> Activity: Go to the line below containing "The width and height of the screenshot is (193, 2576)." and print exactly from there through the line containing "What do you see at coordinates (352, 196)", both included. Print nothing else.

> Material for this task:
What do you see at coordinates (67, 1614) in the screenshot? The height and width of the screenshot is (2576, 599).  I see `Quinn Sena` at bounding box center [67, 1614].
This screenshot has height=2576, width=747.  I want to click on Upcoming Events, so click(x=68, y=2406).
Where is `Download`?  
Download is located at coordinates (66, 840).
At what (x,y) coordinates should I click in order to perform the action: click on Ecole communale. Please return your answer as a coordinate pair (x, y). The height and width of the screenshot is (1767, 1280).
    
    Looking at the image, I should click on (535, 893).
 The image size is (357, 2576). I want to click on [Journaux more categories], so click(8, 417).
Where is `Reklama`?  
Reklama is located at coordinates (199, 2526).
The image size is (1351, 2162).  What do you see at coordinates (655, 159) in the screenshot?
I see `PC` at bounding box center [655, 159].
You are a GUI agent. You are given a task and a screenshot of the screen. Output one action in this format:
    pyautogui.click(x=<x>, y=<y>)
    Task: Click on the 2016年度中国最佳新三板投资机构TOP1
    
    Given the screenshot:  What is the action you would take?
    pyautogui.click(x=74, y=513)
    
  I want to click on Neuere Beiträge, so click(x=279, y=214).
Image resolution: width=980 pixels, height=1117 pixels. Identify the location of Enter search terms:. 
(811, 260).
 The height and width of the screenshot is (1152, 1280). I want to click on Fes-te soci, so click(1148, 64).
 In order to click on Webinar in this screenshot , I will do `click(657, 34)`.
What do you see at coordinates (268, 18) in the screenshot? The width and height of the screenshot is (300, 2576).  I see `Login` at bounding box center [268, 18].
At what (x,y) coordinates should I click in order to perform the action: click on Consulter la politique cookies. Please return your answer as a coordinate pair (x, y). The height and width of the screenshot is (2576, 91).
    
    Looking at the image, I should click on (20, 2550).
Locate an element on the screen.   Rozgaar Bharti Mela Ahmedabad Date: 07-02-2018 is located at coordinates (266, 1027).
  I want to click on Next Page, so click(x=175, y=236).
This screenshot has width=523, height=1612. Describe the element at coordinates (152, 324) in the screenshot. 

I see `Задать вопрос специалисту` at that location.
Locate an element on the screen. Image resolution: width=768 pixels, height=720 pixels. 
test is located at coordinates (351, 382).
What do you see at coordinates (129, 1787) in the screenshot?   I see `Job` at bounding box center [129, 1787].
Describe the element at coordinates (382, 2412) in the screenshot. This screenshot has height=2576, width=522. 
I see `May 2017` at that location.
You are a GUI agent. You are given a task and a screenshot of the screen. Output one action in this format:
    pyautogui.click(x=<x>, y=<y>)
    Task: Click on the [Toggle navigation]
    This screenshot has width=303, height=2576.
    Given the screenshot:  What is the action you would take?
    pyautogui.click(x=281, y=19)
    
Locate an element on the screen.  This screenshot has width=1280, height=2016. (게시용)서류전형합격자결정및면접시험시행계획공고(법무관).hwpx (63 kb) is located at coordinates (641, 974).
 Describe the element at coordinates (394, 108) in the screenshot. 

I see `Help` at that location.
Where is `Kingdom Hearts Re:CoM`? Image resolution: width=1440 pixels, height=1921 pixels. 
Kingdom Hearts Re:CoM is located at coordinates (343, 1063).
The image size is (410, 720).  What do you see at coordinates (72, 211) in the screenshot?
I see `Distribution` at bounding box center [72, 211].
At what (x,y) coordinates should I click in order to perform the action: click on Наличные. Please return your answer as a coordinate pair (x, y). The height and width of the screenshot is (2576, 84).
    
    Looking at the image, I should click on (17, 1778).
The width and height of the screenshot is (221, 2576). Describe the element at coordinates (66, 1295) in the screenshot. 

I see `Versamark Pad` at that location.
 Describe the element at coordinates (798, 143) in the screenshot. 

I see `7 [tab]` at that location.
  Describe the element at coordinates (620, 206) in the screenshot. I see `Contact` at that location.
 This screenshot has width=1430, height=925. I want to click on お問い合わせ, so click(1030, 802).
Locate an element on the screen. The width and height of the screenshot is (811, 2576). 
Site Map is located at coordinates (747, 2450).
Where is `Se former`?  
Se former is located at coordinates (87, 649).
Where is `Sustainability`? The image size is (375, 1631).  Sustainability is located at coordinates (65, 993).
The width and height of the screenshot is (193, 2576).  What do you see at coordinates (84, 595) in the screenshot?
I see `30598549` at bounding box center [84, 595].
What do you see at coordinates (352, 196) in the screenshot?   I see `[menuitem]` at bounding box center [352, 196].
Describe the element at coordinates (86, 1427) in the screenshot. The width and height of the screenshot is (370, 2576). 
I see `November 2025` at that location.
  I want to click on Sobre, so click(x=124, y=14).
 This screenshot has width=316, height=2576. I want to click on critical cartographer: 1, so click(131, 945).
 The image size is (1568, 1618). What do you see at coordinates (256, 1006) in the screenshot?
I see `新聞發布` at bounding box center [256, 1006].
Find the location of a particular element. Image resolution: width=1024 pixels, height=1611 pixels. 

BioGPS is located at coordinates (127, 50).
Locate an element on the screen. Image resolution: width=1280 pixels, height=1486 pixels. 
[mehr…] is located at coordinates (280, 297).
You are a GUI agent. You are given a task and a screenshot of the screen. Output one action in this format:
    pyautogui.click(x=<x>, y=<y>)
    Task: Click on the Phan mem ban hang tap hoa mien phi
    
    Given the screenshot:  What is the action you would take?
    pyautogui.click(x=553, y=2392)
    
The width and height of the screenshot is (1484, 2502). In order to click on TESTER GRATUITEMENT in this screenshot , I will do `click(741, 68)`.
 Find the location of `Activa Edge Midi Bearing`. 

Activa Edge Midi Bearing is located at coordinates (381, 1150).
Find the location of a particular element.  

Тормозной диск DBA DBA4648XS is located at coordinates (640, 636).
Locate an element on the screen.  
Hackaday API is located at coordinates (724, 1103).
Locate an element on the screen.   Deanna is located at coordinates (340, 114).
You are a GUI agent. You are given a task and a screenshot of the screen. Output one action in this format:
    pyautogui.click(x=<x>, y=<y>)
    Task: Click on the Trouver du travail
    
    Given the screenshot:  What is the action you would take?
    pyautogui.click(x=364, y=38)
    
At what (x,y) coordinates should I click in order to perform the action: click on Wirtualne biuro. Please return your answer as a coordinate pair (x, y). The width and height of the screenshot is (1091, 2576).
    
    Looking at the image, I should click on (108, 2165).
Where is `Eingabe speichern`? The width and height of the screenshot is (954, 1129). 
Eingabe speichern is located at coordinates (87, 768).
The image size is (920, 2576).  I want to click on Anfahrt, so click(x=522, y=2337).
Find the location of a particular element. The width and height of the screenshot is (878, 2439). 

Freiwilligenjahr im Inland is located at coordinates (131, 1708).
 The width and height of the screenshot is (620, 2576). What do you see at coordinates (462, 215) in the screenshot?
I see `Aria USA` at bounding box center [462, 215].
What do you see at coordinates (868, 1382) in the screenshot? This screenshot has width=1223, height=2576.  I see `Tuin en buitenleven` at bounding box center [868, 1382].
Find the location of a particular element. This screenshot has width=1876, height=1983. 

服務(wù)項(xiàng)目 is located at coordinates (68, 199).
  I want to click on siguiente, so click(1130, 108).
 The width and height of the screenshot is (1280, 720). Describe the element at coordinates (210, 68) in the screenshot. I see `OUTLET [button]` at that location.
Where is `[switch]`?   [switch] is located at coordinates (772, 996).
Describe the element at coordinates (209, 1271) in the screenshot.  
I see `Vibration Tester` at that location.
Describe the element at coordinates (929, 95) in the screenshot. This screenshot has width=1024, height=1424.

> Task result:
The width and height of the screenshot is (193, 2576).  What do you see at coordinates (84, 595) in the screenshot?
I see `30598549` at bounding box center [84, 595].
What do you see at coordinates (352, 196) in the screenshot?   I see `[menuitem]` at bounding box center [352, 196].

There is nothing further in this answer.